Can Kemal Özer

Sıra AK Parti’de

2.11.2015 07:11:02

Geriye dönüp bir bakın hele tarihi olduğu dile getirilmemiş bir seçim olsun. Her seçimin kendince önemi vardı. Zira bu ülkenin, bu milletin mazisi geleceğine ilhak olursa neler yapabileceğini bilen iç ve dış, azgın ve sapkın güruh onu dizginlemek istiyor. Onlar kendi zaviyelerinden haklı ve gayretliler de.

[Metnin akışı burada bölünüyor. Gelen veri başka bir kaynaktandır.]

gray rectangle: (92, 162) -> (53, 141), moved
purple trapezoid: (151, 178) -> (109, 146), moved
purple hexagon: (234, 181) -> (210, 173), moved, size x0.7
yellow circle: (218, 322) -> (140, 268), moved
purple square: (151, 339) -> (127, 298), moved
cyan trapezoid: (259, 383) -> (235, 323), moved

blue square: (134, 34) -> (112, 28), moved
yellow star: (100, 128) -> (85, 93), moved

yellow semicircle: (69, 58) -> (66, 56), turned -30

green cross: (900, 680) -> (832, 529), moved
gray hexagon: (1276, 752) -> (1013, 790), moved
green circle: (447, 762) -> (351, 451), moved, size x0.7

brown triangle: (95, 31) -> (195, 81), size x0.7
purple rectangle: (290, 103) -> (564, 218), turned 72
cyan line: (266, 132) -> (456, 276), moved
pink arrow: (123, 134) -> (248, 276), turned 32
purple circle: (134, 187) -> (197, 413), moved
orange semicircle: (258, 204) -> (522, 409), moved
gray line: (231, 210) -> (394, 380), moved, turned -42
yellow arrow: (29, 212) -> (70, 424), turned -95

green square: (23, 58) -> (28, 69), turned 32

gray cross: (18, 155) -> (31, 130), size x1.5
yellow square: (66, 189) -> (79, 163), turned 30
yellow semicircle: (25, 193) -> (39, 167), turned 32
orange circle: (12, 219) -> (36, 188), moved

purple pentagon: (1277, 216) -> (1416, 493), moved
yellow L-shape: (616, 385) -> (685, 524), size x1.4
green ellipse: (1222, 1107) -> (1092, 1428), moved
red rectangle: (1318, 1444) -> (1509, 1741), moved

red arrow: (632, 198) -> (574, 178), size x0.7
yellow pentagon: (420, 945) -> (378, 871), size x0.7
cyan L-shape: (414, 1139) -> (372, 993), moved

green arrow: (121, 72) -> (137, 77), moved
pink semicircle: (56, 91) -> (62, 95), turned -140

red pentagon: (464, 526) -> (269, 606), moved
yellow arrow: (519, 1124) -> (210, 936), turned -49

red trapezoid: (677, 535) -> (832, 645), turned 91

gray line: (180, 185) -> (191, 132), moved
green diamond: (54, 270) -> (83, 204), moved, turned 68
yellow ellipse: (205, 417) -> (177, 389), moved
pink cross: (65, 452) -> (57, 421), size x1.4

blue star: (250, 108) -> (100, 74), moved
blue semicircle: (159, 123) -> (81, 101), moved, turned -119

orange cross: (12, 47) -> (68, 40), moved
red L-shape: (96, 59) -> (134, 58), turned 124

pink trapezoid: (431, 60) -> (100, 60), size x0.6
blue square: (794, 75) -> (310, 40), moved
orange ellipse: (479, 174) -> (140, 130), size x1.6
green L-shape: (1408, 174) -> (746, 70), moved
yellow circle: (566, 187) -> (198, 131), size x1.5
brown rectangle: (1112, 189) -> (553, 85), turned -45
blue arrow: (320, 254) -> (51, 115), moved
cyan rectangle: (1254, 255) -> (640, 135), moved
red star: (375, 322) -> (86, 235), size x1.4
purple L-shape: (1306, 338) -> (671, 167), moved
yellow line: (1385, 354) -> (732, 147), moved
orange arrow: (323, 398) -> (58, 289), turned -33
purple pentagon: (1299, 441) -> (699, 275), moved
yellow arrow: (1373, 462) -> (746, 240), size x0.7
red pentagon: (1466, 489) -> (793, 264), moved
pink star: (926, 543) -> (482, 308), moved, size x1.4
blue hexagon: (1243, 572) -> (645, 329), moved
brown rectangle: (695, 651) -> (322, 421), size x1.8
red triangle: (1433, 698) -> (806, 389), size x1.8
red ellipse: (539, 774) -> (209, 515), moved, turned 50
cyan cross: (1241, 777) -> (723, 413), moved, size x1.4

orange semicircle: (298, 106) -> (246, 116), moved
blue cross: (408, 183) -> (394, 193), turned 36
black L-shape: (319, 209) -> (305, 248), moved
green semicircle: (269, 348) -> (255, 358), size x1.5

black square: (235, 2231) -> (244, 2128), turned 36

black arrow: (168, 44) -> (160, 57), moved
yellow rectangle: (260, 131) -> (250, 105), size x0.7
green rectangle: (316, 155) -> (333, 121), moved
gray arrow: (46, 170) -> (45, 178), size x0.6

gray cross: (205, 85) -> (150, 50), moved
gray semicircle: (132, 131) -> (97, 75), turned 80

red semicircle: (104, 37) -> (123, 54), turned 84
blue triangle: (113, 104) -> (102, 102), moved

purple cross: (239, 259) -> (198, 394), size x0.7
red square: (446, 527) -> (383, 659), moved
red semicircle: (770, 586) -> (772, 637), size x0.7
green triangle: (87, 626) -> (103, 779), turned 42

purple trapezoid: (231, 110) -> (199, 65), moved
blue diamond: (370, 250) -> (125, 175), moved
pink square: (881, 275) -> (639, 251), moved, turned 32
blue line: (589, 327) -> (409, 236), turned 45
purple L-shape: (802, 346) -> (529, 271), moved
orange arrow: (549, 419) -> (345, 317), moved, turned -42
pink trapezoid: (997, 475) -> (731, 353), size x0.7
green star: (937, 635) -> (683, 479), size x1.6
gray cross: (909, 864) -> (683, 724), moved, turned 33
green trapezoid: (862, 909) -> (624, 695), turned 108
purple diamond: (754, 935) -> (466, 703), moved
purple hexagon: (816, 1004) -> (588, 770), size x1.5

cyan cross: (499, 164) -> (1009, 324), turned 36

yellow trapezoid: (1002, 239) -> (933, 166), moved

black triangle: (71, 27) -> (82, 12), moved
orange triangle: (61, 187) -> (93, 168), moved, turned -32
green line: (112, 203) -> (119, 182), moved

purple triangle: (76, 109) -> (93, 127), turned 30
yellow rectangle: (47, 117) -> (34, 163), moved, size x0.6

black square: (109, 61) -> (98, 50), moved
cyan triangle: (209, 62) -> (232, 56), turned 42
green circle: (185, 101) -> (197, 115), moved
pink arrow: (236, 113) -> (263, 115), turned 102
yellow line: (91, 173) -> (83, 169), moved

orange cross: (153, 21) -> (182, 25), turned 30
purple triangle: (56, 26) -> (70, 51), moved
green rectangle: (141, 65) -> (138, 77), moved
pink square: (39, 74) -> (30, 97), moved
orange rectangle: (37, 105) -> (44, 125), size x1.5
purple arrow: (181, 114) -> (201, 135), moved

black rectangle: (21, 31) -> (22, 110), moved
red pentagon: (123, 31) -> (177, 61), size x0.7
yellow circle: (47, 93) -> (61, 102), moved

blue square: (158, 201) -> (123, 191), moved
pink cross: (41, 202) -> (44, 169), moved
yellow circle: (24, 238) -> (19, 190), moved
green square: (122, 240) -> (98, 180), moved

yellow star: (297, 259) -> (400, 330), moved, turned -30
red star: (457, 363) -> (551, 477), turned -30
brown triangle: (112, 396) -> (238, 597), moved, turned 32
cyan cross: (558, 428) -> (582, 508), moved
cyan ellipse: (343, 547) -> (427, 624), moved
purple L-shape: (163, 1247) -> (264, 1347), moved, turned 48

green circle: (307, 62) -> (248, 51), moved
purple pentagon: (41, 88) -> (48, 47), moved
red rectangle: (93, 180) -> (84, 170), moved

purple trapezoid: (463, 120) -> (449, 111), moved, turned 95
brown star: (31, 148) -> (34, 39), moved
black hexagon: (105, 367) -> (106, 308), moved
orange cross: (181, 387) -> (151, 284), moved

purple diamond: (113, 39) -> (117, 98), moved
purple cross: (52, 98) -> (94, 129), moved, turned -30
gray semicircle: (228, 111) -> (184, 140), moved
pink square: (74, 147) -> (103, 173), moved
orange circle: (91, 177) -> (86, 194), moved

Lakin söz konusu olan bizim geleceğimiz. 1920 sonrasında tüm değerlerine müdahale edilmiş bir toplumun yeniden dirilmesi sanıldığı kadar kolay değil. Henüz tam dirilmiş olduğu da söylenemez. Ancak bu seçimde basiret ve feraset kanallarının, iç ve dış, azgın ve sapkın güruhun niyetlerini hissedebilecek kadar da olsa sağlam olduğunu bir kez daha gösterdi.

Şimdi ise 13 yıldır bu ülkede iktidar tam anlamıyla değilse de, artık muktedir olan AK Parti'ye, Allah yeni bir imkân daha sundu.

Kimse bunu ‘millet verdi, millet alır' demesin. Veren de, alan da, bunun için milleti vesile kılan da Allah'tır! Allah! Bunu kavlî, lâfzî ve fiilî olarak unutanın maazallah ayağı kayar. Var olan millet değil, Allah'tır. Yaptıran millet değil, Allah'tır! Yapan millet değil, Allah'tır! Dolayısıyla lütfeden de, elimizden alacak olan da, bu imkân/fırsattan hesaba çekecek olan da Allah'tır!

İnsanlar kimi zaman istikbal endişeleri, iktisadi kaygıları, içlerine düşen sebebini bilmedikleri his veya korkularla hareket edebilirler. Aday listelerine, seçim çalışmalarına, tarım, tohum, ilaç, aşı, çevre, şehircilik, mimarî, üniversite politikaları, medyadaki tercihleri, bürokraside adam seçme sorunları, yerel yönetimlerin içler acısı durumu, milleti bankalara musallat edişlerine bakarak karar verseydim sandığa gitmezdim, ama bırakın sandığa gitmeyi hayatımda ilk kez bu seçimde, sülalemde AK Parti'ye oy vermeyen olursa onlarla akrabalık bağlarımı gözden geçireceğime dair mektup gönderdim.

Nedeni malum, bu sancak yere düşmesin! Filistinliler, Bosnalılar, Somalililer, Nijerliler, Mymmarlılar, Şamlılar kısaca Müslim veya gayri Müslim mazlumların ve dahi bizim yeşeren ümitlerimiz sönmesin diye…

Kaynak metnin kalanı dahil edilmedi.